Mayor Annise Parker today released a draft of her proposed Equal Rights Ordinance. The document is the result of more than two months of collaborative discussions with various stakeholders.
“As I stated in my State of the City Address earlier this month, the Houston I know does not discriminate, treats everyone equally and allows full participation by everyone in civic and business life,” said Mayor Parker. “We don’t care where you come from, the color of your skin, your age, gender, what physical limitations you may have or who you choose to love. It’s time the laws on our books reflect this.”
Houston is currently the only major city in the country without civil rights protections for its residents. The draft ordinance will prohibit discrimination in city employment, city contracting, housing, public accommodations and private employment at businesses with at least 50 employees. To avoid First Amendment issues, religious organizations are exempt from the definition of an employer.
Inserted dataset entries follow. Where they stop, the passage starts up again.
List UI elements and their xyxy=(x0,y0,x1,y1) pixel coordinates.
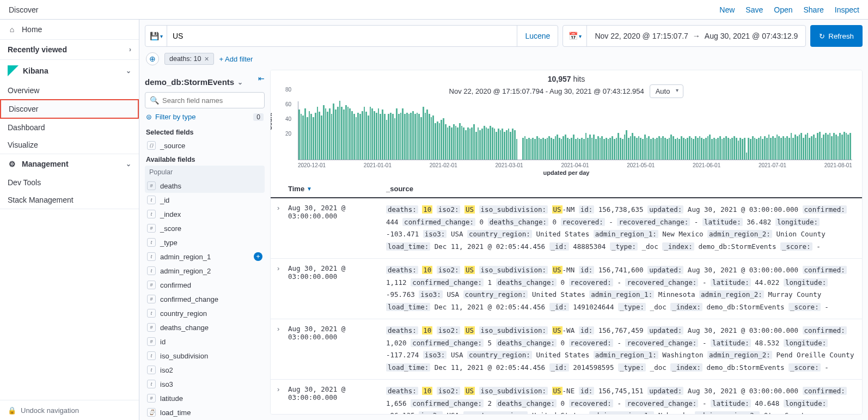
chart-bar[interactable] xyxy=(800,133,802,160)
chart-bar[interactable] xyxy=(754,138,756,160)
chart-bar[interactable] xyxy=(709,135,711,160)
chart-bar[interactable] xyxy=(752,136,754,160)
chart-bar[interactable] xyxy=(730,139,731,160)
topbar-link-share[interactable]: Share xyxy=(804,5,824,14)
chart-bar[interactable] xyxy=(327,112,328,160)
add-field-icon[interactable]: + xyxy=(254,252,262,261)
chart-bar[interactable] xyxy=(351,111,353,160)
chart-bar[interactable] xyxy=(689,136,690,160)
field-deaths[interactable]: #deaths+ xyxy=(145,179,265,193)
nav-item-dashboard[interactable]: Dashboard xyxy=(0,119,139,136)
chart-bar[interactable] xyxy=(341,107,343,160)
chart-bar[interactable] xyxy=(797,136,798,160)
chart-bar[interactable] xyxy=(687,138,688,160)
chart-bar[interactable] xyxy=(739,138,741,160)
chart-bar[interactable] xyxy=(301,114,302,160)
chart-bar[interactable] xyxy=(807,133,809,160)
chart-bar[interactable] xyxy=(481,129,483,160)
chart-bar[interactable] xyxy=(522,138,524,160)
chart-bar[interactable] xyxy=(508,129,510,160)
chart-bar[interactable] xyxy=(382,109,383,160)
chart-bar[interactable] xyxy=(819,132,821,160)
chart-bar[interactable] xyxy=(307,117,308,160)
chart-bar[interactable] xyxy=(374,111,375,160)
chart-bar[interactable] xyxy=(479,130,481,160)
chart-bar[interactable] xyxy=(475,132,477,160)
chart-bar[interactable] xyxy=(496,132,497,160)
chart-bar[interactable] xyxy=(542,138,544,160)
chart-bar[interactable] xyxy=(443,118,444,160)
chart-bar[interactable] xyxy=(540,139,542,160)
chart-bar[interactable] xyxy=(313,117,314,160)
chart-bar[interactable] xyxy=(465,130,467,160)
chart-bar[interactable] xyxy=(435,123,436,160)
field-iso_subdivision[interactable]: tiso_subdivision+ xyxy=(145,349,265,363)
chart-bar[interactable] xyxy=(683,138,684,160)
chart-bar[interactable] xyxy=(728,138,729,160)
topbar-link-inspect[interactable]: Inspect xyxy=(835,5,859,14)
chart-bar[interactable] xyxy=(323,105,325,160)
chart-bar[interactable] xyxy=(705,138,707,160)
chart-bar[interactable] xyxy=(567,138,569,160)
chart-bar[interactable] xyxy=(620,138,621,160)
chart-bar[interactable] xyxy=(847,135,849,160)
chart-bar[interactable] xyxy=(673,136,674,160)
chart-bar[interactable] xyxy=(677,138,678,160)
chart-bar[interactable] xyxy=(478,127,479,160)
chart-bar[interactable] xyxy=(423,107,424,160)
chart-bar[interactable] xyxy=(412,111,414,160)
chart-bar[interactable] xyxy=(309,111,310,160)
date-picker[interactable]: 📅 ▾ Nov 22, 2020 @ 17:15:07.7 → Aug 30, … xyxy=(563,25,806,47)
chart-bar[interactable] xyxy=(681,136,682,160)
chart-bar[interactable] xyxy=(398,114,400,160)
close-icon[interactable]: × xyxy=(204,54,209,63)
chart-bar[interactable] xyxy=(612,136,613,160)
chart-bar[interactable] xyxy=(528,138,530,160)
chart-bar[interactable] xyxy=(640,138,641,160)
chart-bar[interactable] xyxy=(386,120,388,160)
chart-bar[interactable] xyxy=(722,139,723,160)
chart-bar[interactable] xyxy=(406,113,408,160)
chart-bar[interactable] xyxy=(534,139,536,160)
chart-bar[interactable] xyxy=(431,117,432,160)
field-search[interactable]: 🔍 xyxy=(145,92,265,108)
chart-bar[interactable] xyxy=(337,107,339,160)
query-input[interactable] xyxy=(167,32,517,40)
chart-bar[interactable] xyxy=(817,133,818,160)
chart-bar[interactable] xyxy=(414,114,416,160)
chart-bar[interactable] xyxy=(719,136,721,160)
chart-bar[interactable] xyxy=(420,117,422,160)
chart-bar[interactable] xyxy=(783,136,784,160)
chart-bar[interactable] xyxy=(675,139,676,160)
undock-navigation[interactable]: 🔒 Undock navigation xyxy=(0,400,139,420)
chart-bar[interactable] xyxy=(813,135,815,160)
chart-bar[interactable] xyxy=(453,124,455,160)
chart-bar[interactable] xyxy=(609,138,611,160)
chart-bar[interactable] xyxy=(829,133,831,160)
chart-bar[interactable] xyxy=(575,139,577,160)
chart-bar[interactable] xyxy=(392,114,394,160)
nav-kibana[interactable]: Kibana ⌄ xyxy=(0,60,139,82)
chart-bar[interactable] xyxy=(833,133,835,160)
chart-bar[interactable] xyxy=(530,139,532,160)
chart-bar[interactable] xyxy=(664,138,666,160)
chart-bar[interactable] xyxy=(608,139,609,160)
chart-bar[interactable] xyxy=(526,139,528,160)
chart-bar[interactable] xyxy=(445,124,447,160)
field-iso3[interactable]: tiso3+ xyxy=(145,377,265,391)
chart-bar[interactable] xyxy=(823,135,824,160)
chart-bar[interactable] xyxy=(484,126,485,160)
chart-bar[interactable] xyxy=(733,136,735,160)
chart-bar[interactable] xyxy=(750,139,751,160)
chart-bar[interactable] xyxy=(693,139,694,160)
chart-bar[interactable] xyxy=(502,129,503,160)
chart-bar[interactable] xyxy=(321,115,322,160)
chart-bar[interactable] xyxy=(764,136,766,160)
chart-bar[interactable] xyxy=(548,136,550,160)
chart-bar[interactable] xyxy=(838,136,839,160)
chart-bar[interactable] xyxy=(725,136,727,160)
chart-bar[interactable] xyxy=(579,139,580,160)
chart-bar[interactable] xyxy=(597,136,599,160)
nav-management[interactable]: ⚙ Management ⌄ xyxy=(0,154,139,174)
chart-bar[interactable] xyxy=(839,133,841,160)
Complaints about violations of the ordinance and decisions regarding prosecution are to be handled by the City’s Office of Inspector General and the City Attorney. If the subject of a complaint refuses to cooperate with an investigation, the City Attorney may ask City Council to approve the issuance of a subpoena to compel cooperation.
In addition, the mayor has the discretion to create an advisory task force to study and report on matters related to the ordinance.
“Equal protection under law is a cornerstone of our democracy and the Equal Rights Ordinance will help to ensure that all Houstonians are protected from discrimination,” said District C City Council Member Ellen Cohen, who has been involved in the drafting of the ordinance. “As the most diverse city in the nation, I’m pleased that we will offer these protections in public accommodations and employment to all our citizens.”
“This ordinance gives us another tool to demonstrate that Houston is a world class city that is open for business,” said District J City Council Member Mike Laster, who has also played an integral role in the drafting of the ordinance. “If you are willing to work hard, and treat your neighbors with respect and fairness, you will be welcome in Houston, and you will succeed in Houston!”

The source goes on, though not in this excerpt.